It is now talking up the potential impact of its next products, and a growing range of industries are investing in AI capabilities. But even as the likes of Meta and (Google owner) Alphabet ramp up their own AI activities, the question for investors now is how much further the AI boom has to run. There’s no sign of it tailing off just yet.
Interest rates remain high
While inflation has fallen in recent months, the Bank of England has resisted calls to lower interest rates that have been held at 5.25% since August 2023. Predictions of a June rate cut were wide of the mark; the Bank remains cautious, wanting sustained evidence of lower inflation before it makes its move.
The consensus among forecasters is that unless inflation rises again over the summer, borrowing costs will begin to come down in August or September. What will this mean for investors?
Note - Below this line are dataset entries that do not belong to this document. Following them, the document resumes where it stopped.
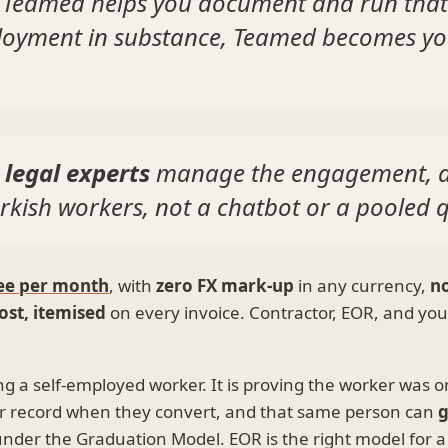
 Teamed helps you document and run that 
mployment in substance, Teamed becomes yo
 legal experts
manage the engagement, 
rkish workers, not a chatbot or a pooled 
ee per month
, with
zero FX mark-up
in any currency,
no
ost, itemised
on every invoice. Contractor, EOR, and your
ing a self-employed worker. It is proving the worker was 
r record when they convert, and that same person can
g
der the Graduation Model. EOR is the right model for a f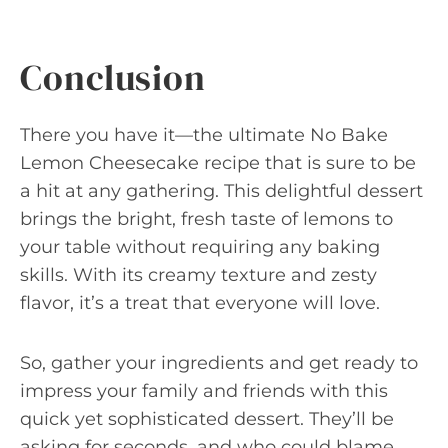
Conclusion
There you have it—the ultimate No Bake
Lemon Cheesecake recipe that is sure to be
a hit at any gathering. This delightful dessert
brings the bright, fresh taste of lemons to
your table without requiring any baking
skills. With its creamy texture and zesty
flavor, it’s a treat that everyone will love.
So, gather your ingredients and get ready to
impress your family and friends with this
quick yet sophisticated dessert. They’ll be
asking for seconds, and who could blame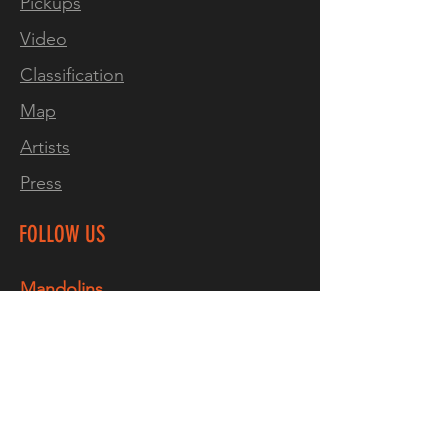
Pickups
looking for a top notch
Video
custom instrument, look no
further."
Classification
Marco Marinho
Map
Artists
"Excellent! A great
instrument, really well made,
Press
good action, sounds
great"
Paul Sutton. Norwich,
FOLLOW US
ENG
Mandolins
Two pickup version available
Facebook
by custom order
Instagram
Thru-neck designs are
TikTok
inherently stronger than a
YouTube
bolt on and are far less likely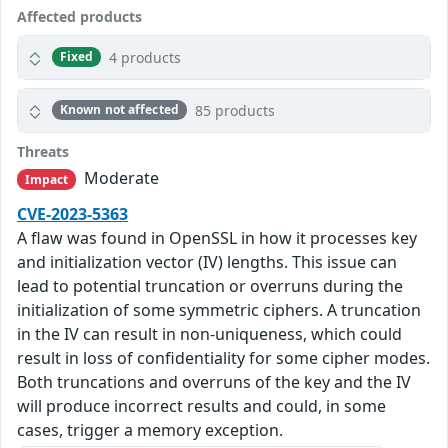
Affected products
4 products
Fixed
85 products
Known not affected
Threats
Moderate
Impact
CVE-2023-5363
A flaw was found in OpenSSL in how it processes key
and initialization vector (IV) lengths. This issue can
lead to potential truncation or overruns during the
initialization of some symmetric ciphers. A truncation
in the IV can result in non-uniqueness, which could
result in loss of confidentiality for some cipher modes.
Both truncations and overruns of the key and the IV
will produce incorrect results and could, in some
cases, trigger a memory exception.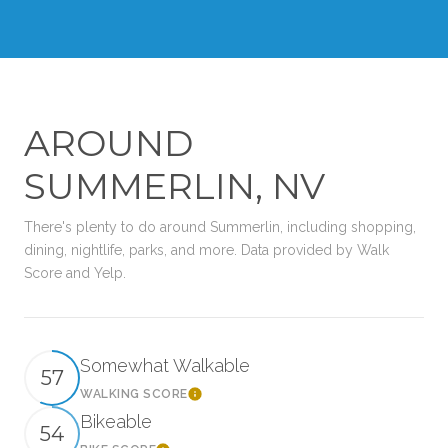
AROUND
SUMMERLIN, NV
There's plenty to do around Summerlin, including shopping,
dining, nightlife, parks, and more. Data provided by Walk
Score and Yelp.
Somewhat Walkable
57
WALKING SCORE
Learn More
Bikeable
54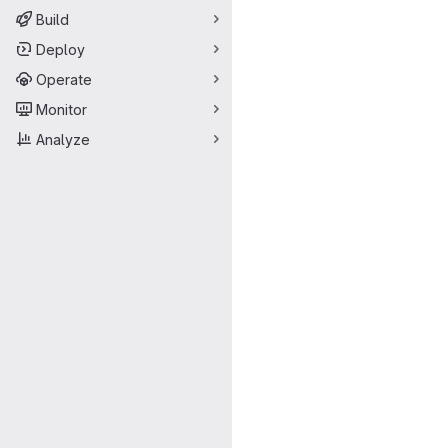
Build
Deploy
Operate
Monitor
Analyze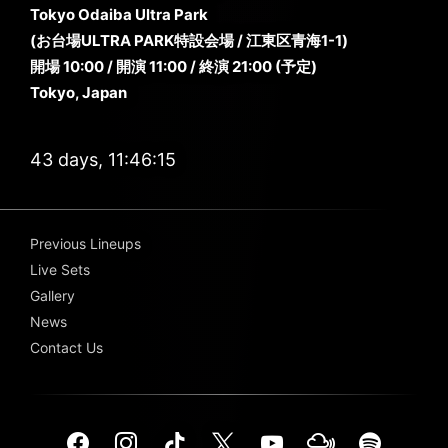
Tokyo Odaiba Ultra Park
(お台場ULTRA PARK特設会場 / 江東区青海1-1)
開場 10:00 / 開演 11:00 / 終演 21:00 (予定)
Tokyo, Japan
43 days, 11:46:13
Previous Lineups
Live Sets
Gallery
News
Contact Us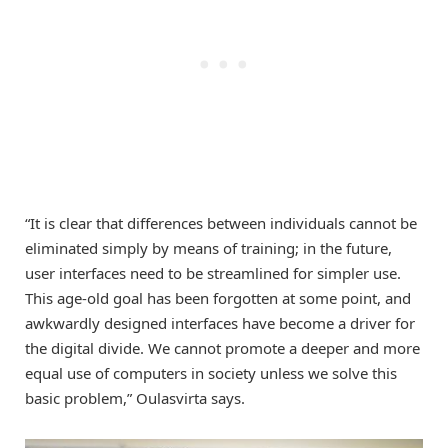
“It is clear that differences between individuals cannot be
eliminated simply by means of training; in the future,
user interfaces need to be streamlined for simpler use.
This age-old goal has been forgotten at some point, and
awkwardly designed interfaces have become a driver for
the digital divide. We cannot promote a deeper and more
equal use of computers in society unless we solve this
basic problem,” Oulasvirta says.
As we explain here, lower interest rates should (in theory) be good for equities because of the boost they provide the economy and company earnings. But with any reduction in rates likely to be a ‘soft landing’, such changes may have limited impact on investments.
US election raises investor anxiety
Election results rarely have any lasting impact on long-term investment portfolios (as we explained here) but there’s no escaping the potential significance of the US election in November. The prospect of Donald Trump returning to the White House has concentrated investors’ minds, given the possible implications for global politics and trade. Concerns include the prospect of even bigger trade tariffs than those imposed in his first term, which could have knock-on effects for inflation. Indeed, Moody’s Analytics has warned that Trump policies would slow US growth and see the US enter recession in mid-2025.
Investors may be anxious about the political and economic ramifications of Trump returning to power. In reality, however, factors such as inflation and deeper economic trends are of greater importance.
UK companies in the spotlight
One relatively unheralded theme of 2024 so far has been the level of mergers and acquisitions (M&A) activity involving UK firms. The first five months of the year saw £60 billion of bids for UK companies, a threefold increase on the whole of 2023, according to Ruffer. The rise reflects the view that many UK companies are currently valued below what they’re actually worth, due to broadly negative sentiment towards the UK market in general.
Broker Peel Hunt expects the growth to continue, with both overseas companies and private equity firms looking for deals. This could be positive for investors with exposure to UK funds and/or stocks, as bids for companies typically push up their share prices.